A faithful transcription of all the data, images excluded, is the required answer.

# Information
┌──

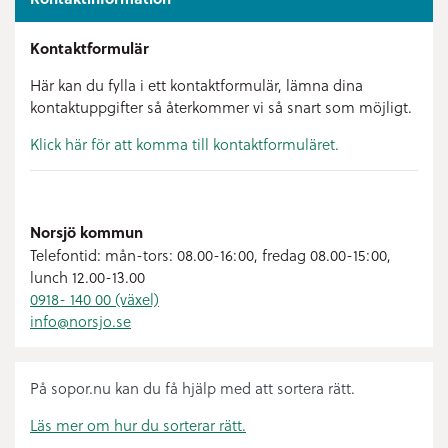
Kontaktformulär
Här kan du fylla i ett kontaktformulär, lämna dina
kontaktuppgifter så återkommer vi så snart som möjligt.
Klick här för att komma till kontaktformuläret.
Norsjö kommun
Telefontid: mån-tors: 08.00-16:00, fredag 08.00-15:00,
lunch 12.00-13.00
0918- 140 00 (växel)
info@
norsjo.se
På sopor.nu kan du få hjälp med att sortera rätt.
Läs mer om hur du sorterar rätt.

└──

# Response to the exercise
Kontaktformulär
Här kan du fylla i ett kontaktformulär, lämna dina
kontaktuppgifter så återkommer vi så snart som möjligt.
Klick här för att komma till kontaktformuläret.
Norsjö kommun
Telefontid: mån-tors: 08.00-16:00, fredag 08.00-15:00,
lunch 12.00-13.00
0918- 140 00 (växel)
info@
norsjo.se
På sopor.nu kan du få hjälp med att sortera rätt.
Läs mer om hur du sorterar rätt.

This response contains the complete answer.